To commemorate World Refugee Day meaningfully, we must resist the temptation to reduce people to a category. “Refugee”, “asylum seeker”, “migrant” and “foreign national” are legal or descriptive terms. They are not the whole person. Behind every term is a human being with a name, a history, a family, a fear, a hope, and a claim to dignity.

This is also a day to remember that South Africa’s constitutional promise is not a promise of dignity for some. The Constitution speaks in the language of everyone. It does not prevent the State from regulating migration, but it does require that this be done lawfully, fairly, and with respect for human dignity. That is the real invitation of World Refugee Day this year: to think beyond “us” and “them”.

The people who live in South Africa, whether citizens or foreign nationals, are not standing on opposite sides of the country’s challenges. They are often standing inside the same crisis, affected by the same broken systems, and hoping for the same things: safety, work, healthcare, education, belonging, and a future for their children.

If we are serious about the constitutional vision, then we must be serious about refusing easy blame. We must build a country where public anxiety is met with lawful governance, where migration is managed through functional rights-based systems, not fear, and where the dignity of one person is not treated as a threat to the dignity of another.

World Refugee Day is not only about people who have crossed borders.
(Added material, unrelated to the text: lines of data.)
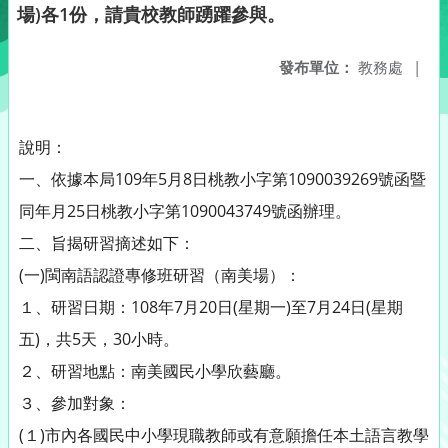
場)各1份，請貴校教師踴躍參與。
發布單位：
教務處
|
說明：
一、依據本局109年5月8日桃教小字第1090039269號函暨
同年月25日桃教小字第1090043749號函辦理。
二、旨揭研習摘述如下：
(一)閩南語認證專修班研習（南美場）：
１、研習日期：108年7月20日(星期一)至7月24日(星期
五)，共5天，30小時。
２、研習地點：南美國民小學欣藝廳。
３、參加對象：
(１)市內各國民中小學現職教師或有意願擔任本土語言教學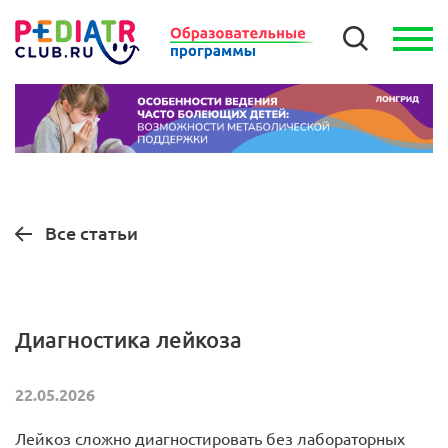
Все статьи
Ди­аг­ности­ка лейкоза
22.05.2026
Лейкоз сложно диагностировать без лабораторных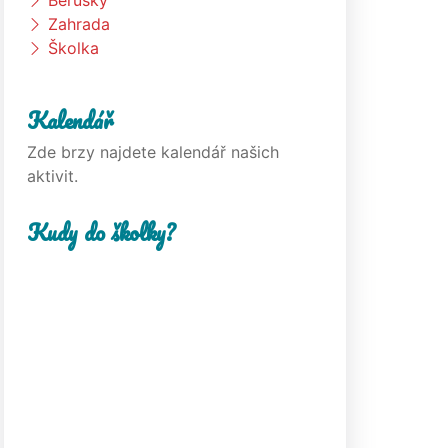
Berušky
Zahrada
Školka
Kalendář
Zde brzy najdete kalendář našich
aktivit.
Kudy do školky?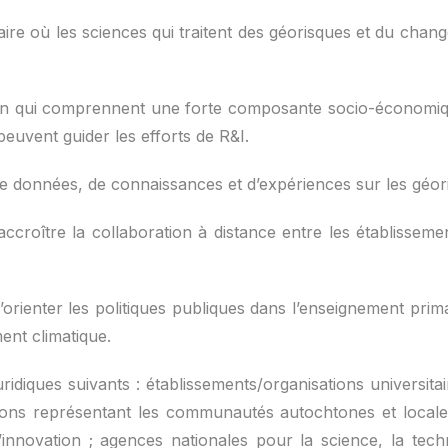
ire où les sciences qui traitent des géorisques et du cha
n qui comprennent une forte composante socio-économique
peuvent guider les efforts de R&I.
e données, de connaissances et d’expériences sur les géor
accroître la collaboration à distance entre les établissem
d’orienter les politiques publiques dans l’enseignement pri
ent climatique.
 juridiques suivants : établissements/organisations universit
ations représentant les communautés autochtones et local
’innovation ; agences nationales pour la science, la tech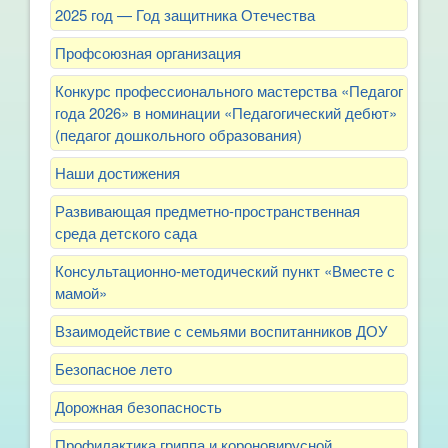
2025 год — Год защитника Отечества
Профсоюзная организация
Конкурс профессионального мастерства «Педагог
года 2026» в номинации «Педагогический дебют»
(педагог дошкольного образования)
Наши достижения
Развивающая предметно-пространственная
среда детского сада
Консультационно-методический пункт «Вместе с
мамой»
Взаимодействие с семьями воспитанников ДОУ
Безопасное лето
Дорожная безопасность
Профилактика гриппа и короновирусной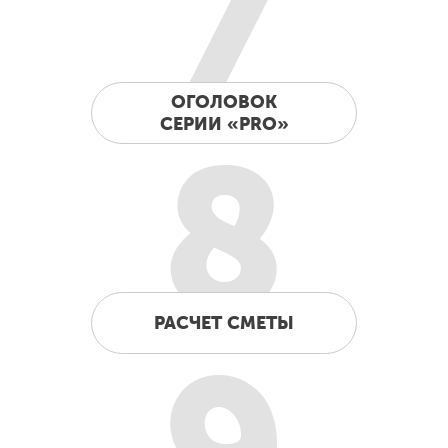
7
ОГОЛОВОК
СЕРИИ «PRO»
8
РАСЧЕТ СМЕТЫ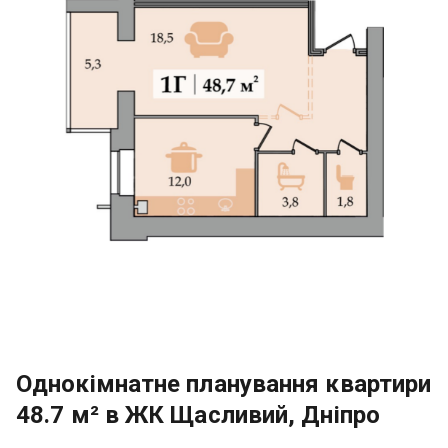
Однокімнатне планування квартири
48.7 м² в ЖК Щасливий, Дніпро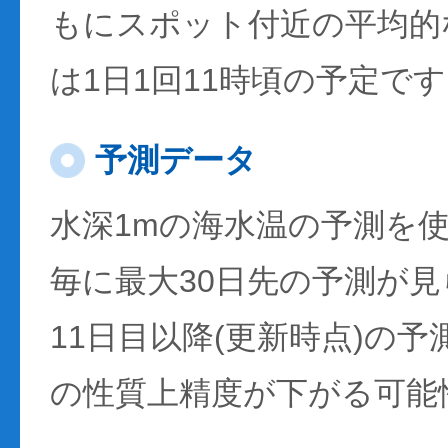
もにスポット付近の平均的
は1日1回11時頃の予定で
予測データ
水深1mの海水温の予測を
毎に最大30日先の予測が
11日目以降(更新時点)の
の性質上精度が下がる可能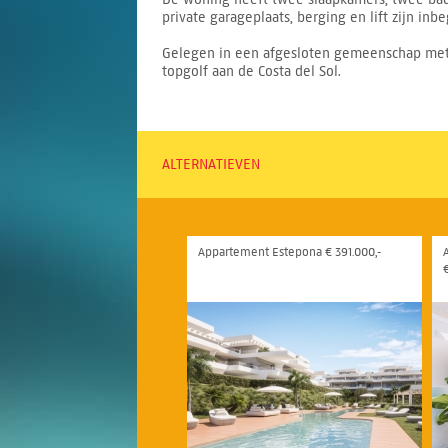
private garageplaats, berging en lift zijn inb
Gelegen in een afgesloten gemeenschap met 
topgolf aan de Costa del Sol.
ALTERNATIEVEN
Appartement Estepona € 391.000,-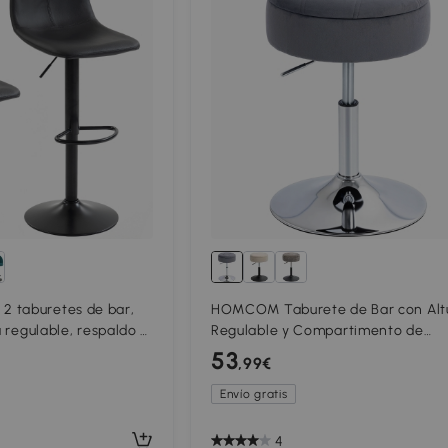
 taburetes de bar,
HOMCOM Taburete de Bar con Alt
a regulable, respaldo y
Regulable y Compartimento de
rio 360°, patas de
Almacenamiento, Asiento Giratori
53
,99€
Acolchado sin Respaldo, Gris
Envío gratis
4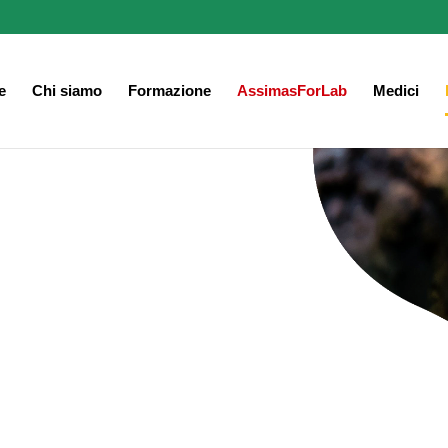
e
Chi siamo
Formazione
AssimasForLab
Medici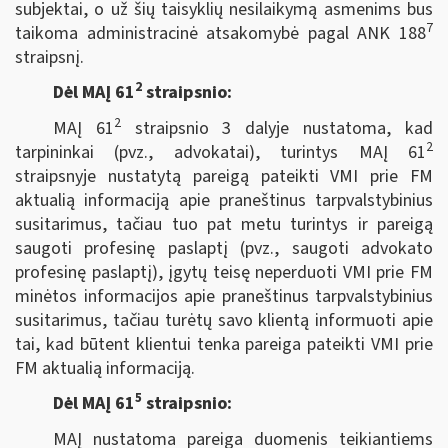
subjektai, o už šių taisyklių nesilaikymą asmenims bus
7
taikoma administracinė atsakomybė pagal ANK 188
straipsnį.
2
Dėl MAĮ 61
straipsnio:
2
MAĮ 61
straipsnio 3 dalyje nustatoma, kad
2
tarpininkai (pvz., advokatai), turintys MAĮ 61
straipsnyje nustatytą pareigą pateikti VMI prie FM
aktualią informaciją apie praneštinus tarpvalstybinius
susitarimus, tačiau tuo pat metu turintys ir pareigą
saugoti profesinę paslaptį (pvz., saugoti advokato
profesinę paslaptį), įgytų teisę neperduoti VMI prie FM
minėtos informacijos apie praneštinus tarpvalstybinius
susitarimus, tačiau turėtų savo klientą informuoti apie
tai, kad būtent klientui tenka pareiga pateikti VMI prie
FM aktualią informaciją.
5
Dėl MAĮ 61
straipsnio:
MAĮ nustatoma pareiga duomenis teikiantiems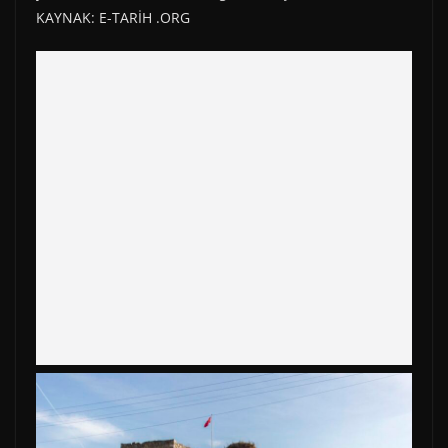
KAYNAK: E-TARİH .ORG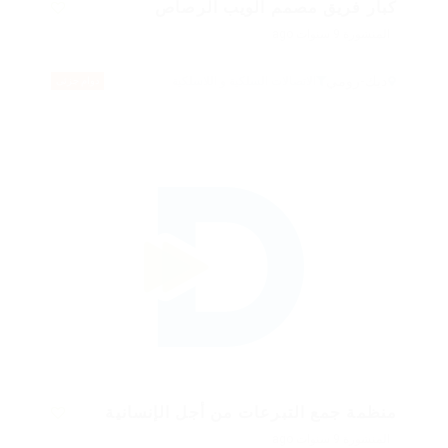
كبار فريق مصمم الويب الرصاص
المنشورة 9 سنوات ago
ديك-رومي
الاتصالات السلكية و اللاسلكية
دوام جزئى
منظمة جمع التبرعات من أجل الإنسانية
المنشورة 9 سنوات ago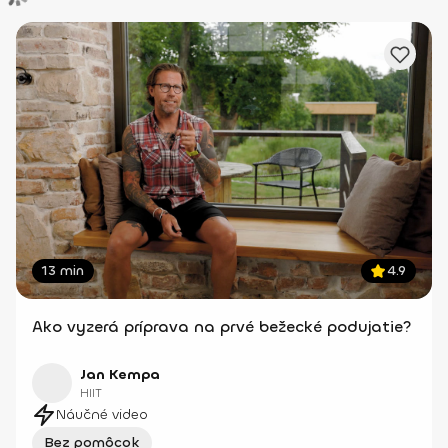
13 min
4.9
Ako vyzerá príprava na prvé bežecké podujatie?
Jan Kempa
HIIT
Náučné video
Bez pomôcok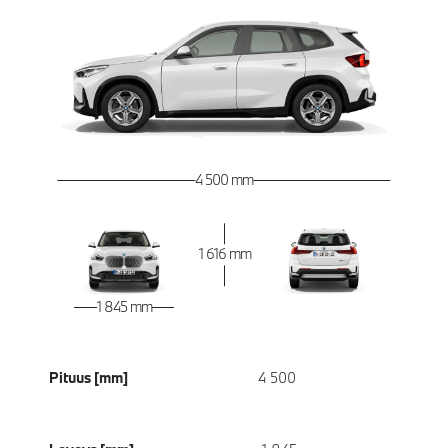
4 500 mm
1 616 mm
1 845 mm
Pituus [mm]
4 500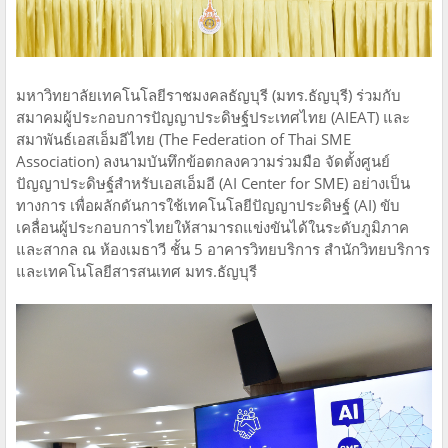
มหาวิทยาลัยเทคโนโลยีราชมงคลธัญบุรี (มทร.ธัญบุรี) ร่วมกับ
สมาคมผู้ประกอบการปัญญาประดิษฐ์ประเทศไทย (AIEAT) และ
สมาพันธ์เอสเอ็มอีไทย (The Federation of Thai SME
Association) ลงนามบันทึกข้อตกลงความร่วมมือ จัดตั้งศูนย์
ปัญญาประดิษฐ์สำหรับเอสเอ็มอี (AI Center for SME) อย่างเป็น
ทางการ เพื่อผลักดันการใช้เทคโนโลยีปัญญาประดิษฐ์ (AI) ขับ
เคลื่อนผู้ประกอบการไทยให้สามารถแข่งขันได้ในระดับภูมิภาค
และสากล ณ ห้องเมธาวี ชั้น 5 อาคารวิทยบริการ สำนักวิทยบริการ
และเทคโนโลยีสารสนเทศ มทร.ธัญบุรี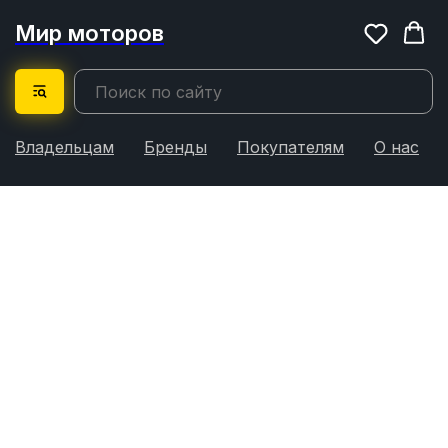
Мир моторов
Владельцам
Бренды
Покупателям
О нас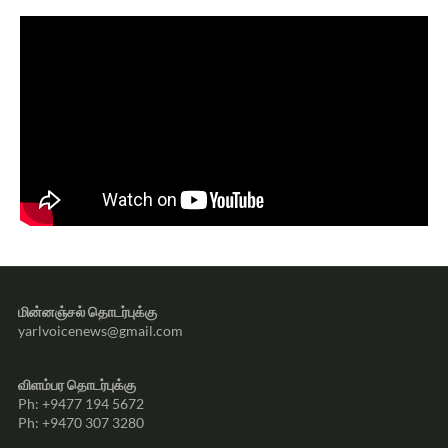
மின்னஞ்சல் தொடர்புக்கு
yarlvoicenews@gmail.com
விளம்பர தொடர்புக்கு
Ph: +9477 194 5672
Ph: +9470 307 3280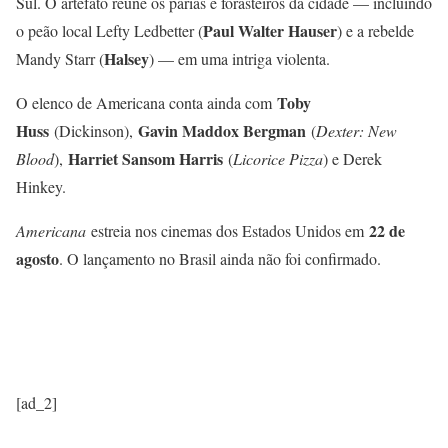
Sul. O artefato reúne os párias e forasteiros da cidade — incluindo
Paul Walter Hauser
o peão local Lefty Ledbetter (
) e a rebelde
Halsey
Mandy Starr (
) — em uma intriga violenta.
Toby
O elenco de Americana conta ainda com
Huss
Gavin Maddox Bergman
(Dickinson),
(
Dexter: New
Harriet Sansom Harris
Blood
),
(
Licorice Pizza
) e Derek
Hinkey.
22 de
Americana
estreia nos cinemas dos Estados Unidos em
agosto
. O lançamento no Brasil ainda não foi confirmado.
[ad_2]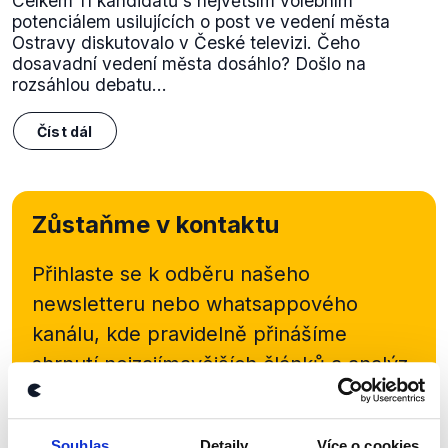
Celkem 11 kandidátů s největším volebním
potenciálem usilujících o post ve vedení města
Ostravy diskutovalo v České televizi. Čeho
dosavadní vedení města dosáhlo? Došlo na
rozsáhlou debatu...
Číst dál
Zůstaňme v kontaktu
Přihlaste se k odběru našeho
newsletteru nebo
whatsappového
kanálu, kde pravidelně přinášíme
shrnutí nejzajímavějších článků a analýz.
Začněte nás odebírat, a mějte tak
přehled o tom, jaké dezinformace a
Souhlas
Detaily
Více o cookies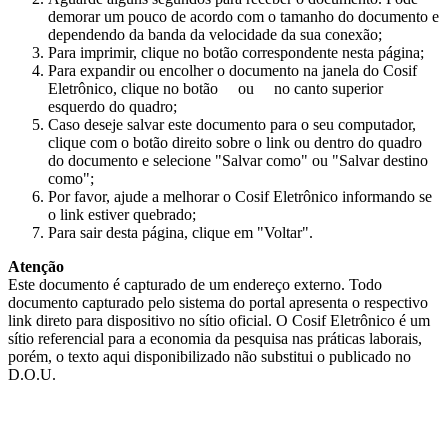
demorar um pouco de acordo com o tamanho do documento e
dependendo da banda da velocidade da sua conexão;
Para imprimir, clique no botão correspondente nesta página;
Para expandir ou encolher o documento na janela do Cosif
Eletrônico, clique no botão
ou
no canto superior
esquerdo do quadro;
Caso deseje salvar este documento para o seu computador,
clique com o botão direito sobre o link ou dentro do quadro
do documento e selecione "Salvar como" ou "Salvar destino
como";
Por favor, ajude a melhorar o Cosif Eletrônico informando se
o link estiver quebrado;
Para sair desta página, clique em "Voltar".
Atenção
Este documento é capturado de um endereço externo. Todo
documento capturado pelo sistema do portal apresenta o respectivo
link direto para dispositivo no sítio oficial. O Cosif Eletrônico é um
sítio referencial para a economia da pesquisa nas práticas laborais,
porém, o texto aqui disponibilizado não substitui o publicado no
D.O.U.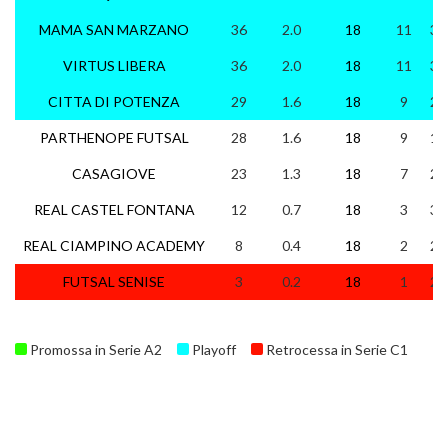
MAMA SAN MARZANO
36
2.0
18
11
3
VIRTUS LIBERA
36
2.0
18
11
3
CITTA DI POTENZA
29
1.6
18
9
2
PARTHENOPE FUTSAL
28
1.6
18
9
1
CASAGIOVE
23
1.3
18
7
2
REAL CASTEL FONTANA
12
0.7
18
3
3
REAL CIAMPINO ACADEMY
8
0.4
18
2
2
FUTSAL SENISE
3
0.2
18
1
2
Promossa in Serie A2
Playoff
Retrocessa in Serie C1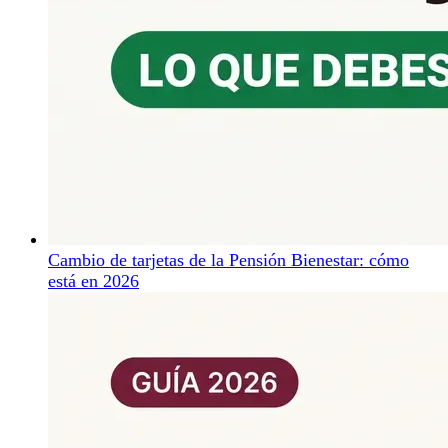
Cambio de tarjetas de la Pensión Bienestar: cómo
está en 2026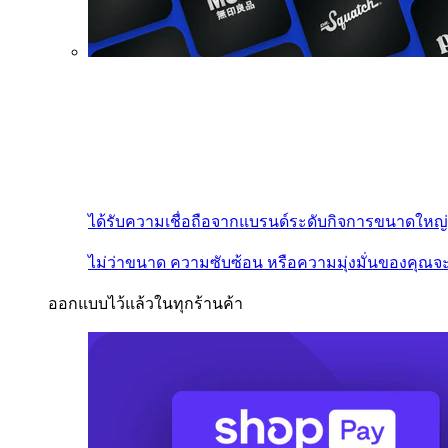
ได้รับความเชื่อถือจากแบรนด์ระดับกิจการขนาดใหญ่
ไม่ว่าขนาด ความซับซ้อน หรือความมุ่งมั่นของคุณจะ
ออกแบบไว้แล้วในทุกร้านค้า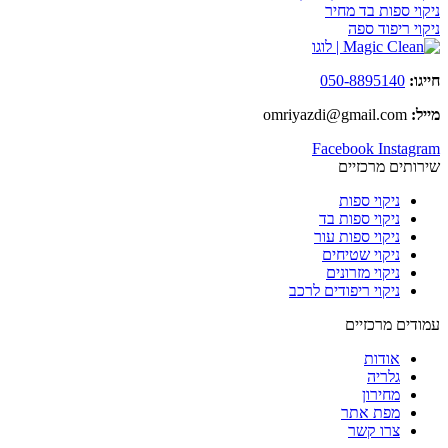
ניקוי ספות בד מחיר
ניקוי ריפוד ספה
חייגו:
050-8895140
מייל:
omriyazdi@gmail.com
Facebook
Instagram
שירותים מרכזיים
ניקוי ספות
ניקוי ספות בד
ניקוי ספות עור
ניקוי שטיחים
ניקוי מזרונים
ניקוי ריפודים לרכב
עמודים מרכזיים
אודות
גלריה
מחירון
מפת אתר
צרו קשר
It is about the kind of home we are building on this side of the border.

And perhaps that is where our constitutional responsibility lies. In ensuring that migration is managed through law and constitutionally compliant functional governance, not fear. Through evidence, not assumption. And through systems that protect both public confidence and human dignity. On World Refugee Day, we are reminded that the strength of a constitutional democracy is measured not only by the rules it enforces, but by the humanity with which it enforces them.